* _Prompt_
Your answer should hold every line of the records below that contains the string "Nikon".

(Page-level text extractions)
* * * * * * * * *
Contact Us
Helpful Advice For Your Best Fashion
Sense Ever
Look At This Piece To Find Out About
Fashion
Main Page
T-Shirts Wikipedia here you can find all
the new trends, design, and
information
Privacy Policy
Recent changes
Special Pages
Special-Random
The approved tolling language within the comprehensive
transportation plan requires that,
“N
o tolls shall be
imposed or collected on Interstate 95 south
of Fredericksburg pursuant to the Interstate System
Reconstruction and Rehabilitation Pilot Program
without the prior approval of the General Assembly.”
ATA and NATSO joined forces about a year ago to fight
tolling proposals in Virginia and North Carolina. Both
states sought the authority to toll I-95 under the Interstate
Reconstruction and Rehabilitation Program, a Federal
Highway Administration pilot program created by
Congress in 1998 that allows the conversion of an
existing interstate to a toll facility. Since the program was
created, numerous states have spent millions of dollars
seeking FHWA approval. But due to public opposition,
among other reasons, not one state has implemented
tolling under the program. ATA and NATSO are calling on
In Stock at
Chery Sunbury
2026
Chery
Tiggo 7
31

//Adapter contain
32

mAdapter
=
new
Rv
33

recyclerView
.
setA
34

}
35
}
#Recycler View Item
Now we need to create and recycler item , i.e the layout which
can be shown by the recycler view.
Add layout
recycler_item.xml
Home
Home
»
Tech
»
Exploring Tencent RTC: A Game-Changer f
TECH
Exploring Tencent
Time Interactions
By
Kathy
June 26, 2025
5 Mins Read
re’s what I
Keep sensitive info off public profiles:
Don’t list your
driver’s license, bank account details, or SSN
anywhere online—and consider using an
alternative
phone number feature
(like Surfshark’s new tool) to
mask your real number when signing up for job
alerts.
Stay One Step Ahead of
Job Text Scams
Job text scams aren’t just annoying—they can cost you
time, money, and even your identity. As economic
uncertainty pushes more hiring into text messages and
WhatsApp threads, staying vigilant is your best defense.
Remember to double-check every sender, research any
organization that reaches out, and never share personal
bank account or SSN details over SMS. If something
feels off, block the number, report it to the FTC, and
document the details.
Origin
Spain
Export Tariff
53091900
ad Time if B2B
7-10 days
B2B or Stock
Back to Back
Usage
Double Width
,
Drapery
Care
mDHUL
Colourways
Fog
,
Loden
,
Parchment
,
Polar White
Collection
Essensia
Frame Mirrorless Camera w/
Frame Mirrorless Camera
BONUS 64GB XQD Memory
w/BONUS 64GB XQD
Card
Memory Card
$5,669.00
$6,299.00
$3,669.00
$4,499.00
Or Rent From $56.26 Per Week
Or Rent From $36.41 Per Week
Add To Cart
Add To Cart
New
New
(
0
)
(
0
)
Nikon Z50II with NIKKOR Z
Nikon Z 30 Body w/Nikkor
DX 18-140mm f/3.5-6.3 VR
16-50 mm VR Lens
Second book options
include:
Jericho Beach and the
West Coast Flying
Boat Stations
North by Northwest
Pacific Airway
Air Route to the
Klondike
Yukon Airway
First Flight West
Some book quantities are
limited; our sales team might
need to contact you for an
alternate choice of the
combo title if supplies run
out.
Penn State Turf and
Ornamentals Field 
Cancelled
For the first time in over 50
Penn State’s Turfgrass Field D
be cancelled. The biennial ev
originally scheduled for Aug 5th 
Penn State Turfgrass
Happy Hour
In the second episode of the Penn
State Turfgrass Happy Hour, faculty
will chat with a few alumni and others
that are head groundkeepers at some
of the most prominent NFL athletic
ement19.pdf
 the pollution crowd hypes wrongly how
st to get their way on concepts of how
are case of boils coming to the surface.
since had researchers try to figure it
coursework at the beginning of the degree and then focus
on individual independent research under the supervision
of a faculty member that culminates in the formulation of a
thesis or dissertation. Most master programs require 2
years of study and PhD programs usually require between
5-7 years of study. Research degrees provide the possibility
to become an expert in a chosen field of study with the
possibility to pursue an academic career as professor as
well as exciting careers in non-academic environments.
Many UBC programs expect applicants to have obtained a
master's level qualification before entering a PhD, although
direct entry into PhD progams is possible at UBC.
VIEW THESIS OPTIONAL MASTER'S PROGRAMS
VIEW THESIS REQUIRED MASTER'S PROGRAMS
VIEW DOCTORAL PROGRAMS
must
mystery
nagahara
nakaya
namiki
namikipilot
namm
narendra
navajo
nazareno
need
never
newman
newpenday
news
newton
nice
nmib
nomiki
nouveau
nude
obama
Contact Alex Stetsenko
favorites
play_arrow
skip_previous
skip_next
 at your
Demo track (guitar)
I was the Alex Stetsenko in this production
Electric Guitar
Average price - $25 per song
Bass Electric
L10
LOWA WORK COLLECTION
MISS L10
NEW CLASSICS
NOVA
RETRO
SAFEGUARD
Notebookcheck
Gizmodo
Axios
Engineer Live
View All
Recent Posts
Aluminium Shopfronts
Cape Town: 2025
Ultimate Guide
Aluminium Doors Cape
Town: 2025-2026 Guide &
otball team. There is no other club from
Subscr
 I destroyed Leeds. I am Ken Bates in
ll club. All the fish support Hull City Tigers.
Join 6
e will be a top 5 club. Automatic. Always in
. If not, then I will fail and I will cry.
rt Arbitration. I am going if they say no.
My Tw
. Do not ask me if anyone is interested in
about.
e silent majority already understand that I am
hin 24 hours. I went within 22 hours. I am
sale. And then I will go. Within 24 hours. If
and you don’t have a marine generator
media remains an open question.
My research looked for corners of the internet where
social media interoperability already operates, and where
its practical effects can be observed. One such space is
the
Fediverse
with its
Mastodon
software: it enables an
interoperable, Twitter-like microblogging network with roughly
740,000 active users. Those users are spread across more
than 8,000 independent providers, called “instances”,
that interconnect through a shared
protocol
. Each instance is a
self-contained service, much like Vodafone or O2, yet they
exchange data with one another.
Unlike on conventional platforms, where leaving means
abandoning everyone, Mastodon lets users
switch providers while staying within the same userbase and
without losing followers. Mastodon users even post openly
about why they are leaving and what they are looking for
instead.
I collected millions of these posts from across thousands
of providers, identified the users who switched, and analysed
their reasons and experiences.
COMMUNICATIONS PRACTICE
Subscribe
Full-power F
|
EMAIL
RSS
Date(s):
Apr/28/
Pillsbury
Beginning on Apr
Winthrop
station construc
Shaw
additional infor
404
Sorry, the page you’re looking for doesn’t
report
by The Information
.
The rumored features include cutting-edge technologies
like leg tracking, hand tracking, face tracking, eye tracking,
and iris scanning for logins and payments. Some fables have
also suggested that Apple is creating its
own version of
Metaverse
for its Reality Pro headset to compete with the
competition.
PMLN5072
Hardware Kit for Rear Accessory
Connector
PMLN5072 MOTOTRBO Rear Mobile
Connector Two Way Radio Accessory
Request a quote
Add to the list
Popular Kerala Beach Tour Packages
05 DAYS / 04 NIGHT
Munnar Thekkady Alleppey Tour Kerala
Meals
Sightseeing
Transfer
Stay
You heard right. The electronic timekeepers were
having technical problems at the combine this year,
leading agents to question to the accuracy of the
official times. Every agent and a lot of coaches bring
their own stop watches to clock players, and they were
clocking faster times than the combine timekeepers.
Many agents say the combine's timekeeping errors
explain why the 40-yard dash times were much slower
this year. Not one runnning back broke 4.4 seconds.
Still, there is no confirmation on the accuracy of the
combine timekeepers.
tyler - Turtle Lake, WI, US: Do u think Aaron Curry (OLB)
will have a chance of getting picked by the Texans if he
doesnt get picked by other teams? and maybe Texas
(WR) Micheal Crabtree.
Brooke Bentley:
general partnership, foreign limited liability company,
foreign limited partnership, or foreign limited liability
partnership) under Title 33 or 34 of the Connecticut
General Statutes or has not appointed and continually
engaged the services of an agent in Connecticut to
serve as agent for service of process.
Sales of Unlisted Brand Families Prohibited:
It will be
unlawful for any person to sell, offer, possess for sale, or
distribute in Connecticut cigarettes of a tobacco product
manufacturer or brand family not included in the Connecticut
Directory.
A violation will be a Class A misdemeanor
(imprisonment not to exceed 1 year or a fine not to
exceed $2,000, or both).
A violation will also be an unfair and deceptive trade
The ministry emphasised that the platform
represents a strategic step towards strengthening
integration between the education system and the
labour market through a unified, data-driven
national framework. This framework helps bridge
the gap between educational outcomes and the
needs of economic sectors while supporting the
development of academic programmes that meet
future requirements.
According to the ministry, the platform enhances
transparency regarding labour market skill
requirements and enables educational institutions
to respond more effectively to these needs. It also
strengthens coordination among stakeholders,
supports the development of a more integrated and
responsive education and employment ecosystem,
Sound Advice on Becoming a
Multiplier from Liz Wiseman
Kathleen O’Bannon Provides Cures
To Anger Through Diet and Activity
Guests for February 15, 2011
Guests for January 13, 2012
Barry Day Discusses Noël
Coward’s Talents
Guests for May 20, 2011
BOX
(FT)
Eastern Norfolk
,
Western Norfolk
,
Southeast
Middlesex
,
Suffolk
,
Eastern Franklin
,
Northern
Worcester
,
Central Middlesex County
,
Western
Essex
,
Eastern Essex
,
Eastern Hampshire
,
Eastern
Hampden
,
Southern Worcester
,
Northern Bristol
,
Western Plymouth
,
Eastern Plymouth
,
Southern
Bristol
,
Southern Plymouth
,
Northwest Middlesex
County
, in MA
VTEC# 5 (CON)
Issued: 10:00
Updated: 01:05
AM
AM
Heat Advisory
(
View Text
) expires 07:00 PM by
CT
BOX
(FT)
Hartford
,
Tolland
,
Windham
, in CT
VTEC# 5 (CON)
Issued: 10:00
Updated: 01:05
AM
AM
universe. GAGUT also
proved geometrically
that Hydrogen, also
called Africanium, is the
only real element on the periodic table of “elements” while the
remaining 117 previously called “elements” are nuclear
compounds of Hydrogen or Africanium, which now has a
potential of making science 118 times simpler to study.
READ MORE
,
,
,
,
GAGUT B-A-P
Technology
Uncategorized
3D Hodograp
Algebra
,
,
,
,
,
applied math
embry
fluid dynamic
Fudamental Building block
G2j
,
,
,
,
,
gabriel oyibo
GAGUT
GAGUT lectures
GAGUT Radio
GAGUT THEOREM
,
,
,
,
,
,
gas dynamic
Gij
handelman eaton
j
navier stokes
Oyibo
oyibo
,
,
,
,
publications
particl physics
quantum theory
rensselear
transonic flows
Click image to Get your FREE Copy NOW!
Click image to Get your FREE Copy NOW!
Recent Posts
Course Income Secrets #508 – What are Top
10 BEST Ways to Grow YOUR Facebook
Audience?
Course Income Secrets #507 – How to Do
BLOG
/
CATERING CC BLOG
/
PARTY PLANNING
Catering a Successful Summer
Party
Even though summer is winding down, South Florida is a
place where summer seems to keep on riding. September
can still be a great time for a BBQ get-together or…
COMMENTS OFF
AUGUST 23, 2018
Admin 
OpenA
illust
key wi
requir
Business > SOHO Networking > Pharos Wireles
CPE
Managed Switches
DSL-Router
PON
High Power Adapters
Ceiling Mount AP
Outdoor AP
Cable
* * * * * * * * *
* _Solution to this exercise_
Nikon Z50II with NIKKOR Z
Nikon Z 30 Body w/Nikkor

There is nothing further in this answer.